Keynote speaker Jonathan Cohen, Ph.D., president and co-founder of the Center for Social and Emotional Education at Columbia University’s Teachers College, compared the transformation of schools into more caring places to the changes that compel an infant to walk for the first time.
When he asks parents what they want their children to know as they graduate from high school, he said the answer usually has little to do with academics.
“People want their children to be able to find a mate, to be able to discover their passions, to be able to get a job and to participate in the community,” he said. “In a way, it’s to be able love and to work, to really connect with people in caring and collaborative ways.”

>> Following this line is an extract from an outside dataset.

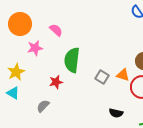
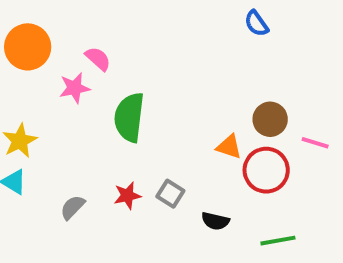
pink star: (35, 48) -> (75, 88), moved
gray square: (102, 77) -> (170, 194), moved
red star: (56, 82) -> (127, 196), moved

A major obstacle, he said, is that despite many opinions to the contrary, there is a large number of students who are too fearful for their safety to learn.

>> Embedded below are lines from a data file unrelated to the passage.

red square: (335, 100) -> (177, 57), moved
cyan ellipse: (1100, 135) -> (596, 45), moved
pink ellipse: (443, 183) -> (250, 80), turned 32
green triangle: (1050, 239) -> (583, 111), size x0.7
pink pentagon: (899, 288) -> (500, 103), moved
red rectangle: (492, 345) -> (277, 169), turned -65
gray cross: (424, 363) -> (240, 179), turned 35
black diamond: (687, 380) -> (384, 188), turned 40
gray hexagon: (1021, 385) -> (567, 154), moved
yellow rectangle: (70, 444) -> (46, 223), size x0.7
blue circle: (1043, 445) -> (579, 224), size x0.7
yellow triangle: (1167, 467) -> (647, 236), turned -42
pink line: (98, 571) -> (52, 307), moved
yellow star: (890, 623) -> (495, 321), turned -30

“In some classes, kids are not supposed to act smart. In some classes, teachers bully kids,” he said to murmurs of approval from the crowd in Pope Auditorium. “This is upside down, and yet we’re not tracking this.”
“The single most common finding that we discover is that adults tend to say that social safety is a problem, but it’s in the mild to moderate area. Kids, in virtually every school say that feeling unsafe is a major problem.”

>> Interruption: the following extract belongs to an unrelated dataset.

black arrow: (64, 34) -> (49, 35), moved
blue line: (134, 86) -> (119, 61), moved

A single expression of interest in a student by an adult, such as greeting them at the front door every morning, can have a profound effect, Cohen said, by making it easier for the student to feel comfortable talking to administrators.
He also suggested an exercise for educators who want to begin the process in their own schools. Students’ names are written on file cards, which are then tacked to a bulletin board. Teachers, safety agents and secretaries are given dots, and they put a dot next to any student to whom they feel really connected.
“In half an hour, depending on the size of the school… boom. We see who are the students who have no dot, who are not connected to any adult,” he said.
The conference was sponsored by the Task Force on School and Community Collaboration—NYC Interagency Committee and hosted by the Fordham University Graduate School of Education.